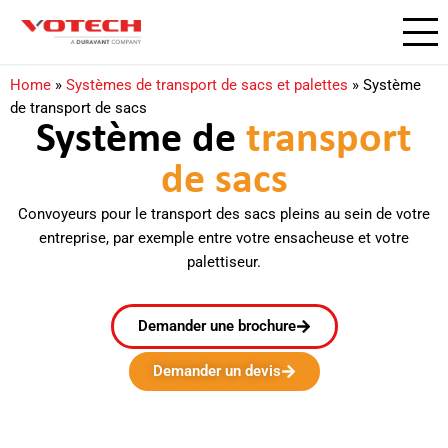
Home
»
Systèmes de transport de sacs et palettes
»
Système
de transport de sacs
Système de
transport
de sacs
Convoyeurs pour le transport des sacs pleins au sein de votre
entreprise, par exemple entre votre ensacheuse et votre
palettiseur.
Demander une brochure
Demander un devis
________________________________________
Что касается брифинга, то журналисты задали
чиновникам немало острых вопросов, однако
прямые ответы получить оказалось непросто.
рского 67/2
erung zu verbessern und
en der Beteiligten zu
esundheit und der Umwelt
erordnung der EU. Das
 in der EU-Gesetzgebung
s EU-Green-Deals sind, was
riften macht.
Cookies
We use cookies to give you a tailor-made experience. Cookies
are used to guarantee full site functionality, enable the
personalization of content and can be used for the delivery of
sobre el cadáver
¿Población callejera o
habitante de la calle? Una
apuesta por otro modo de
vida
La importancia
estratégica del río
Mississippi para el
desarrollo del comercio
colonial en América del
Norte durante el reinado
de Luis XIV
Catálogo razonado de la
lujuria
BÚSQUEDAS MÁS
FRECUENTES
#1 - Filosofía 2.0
________________________________________
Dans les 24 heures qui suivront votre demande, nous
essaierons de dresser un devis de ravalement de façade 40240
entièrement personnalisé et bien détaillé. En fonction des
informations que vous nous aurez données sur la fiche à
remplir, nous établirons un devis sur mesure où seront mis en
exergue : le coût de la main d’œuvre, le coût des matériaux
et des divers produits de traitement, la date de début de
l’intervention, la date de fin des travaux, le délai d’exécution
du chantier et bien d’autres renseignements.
________________________________________
(PROBLEM TO WORK ON):
Within the material above, extract exactly the lines that start at the line containing "Mississippi para el" and stop after the line containing "#1 - Filosofía 2.0", and only those.

(REPLY TO THE TASK):
Mississippi para el
desarrollo del comercio
colonial en América del
Norte durante el reinado
de Luis XIV
Catálogo razonado de la
lujuria
BÚSQUEDAS MÁS
FRECUENTES
#1 - Filosofía 2.0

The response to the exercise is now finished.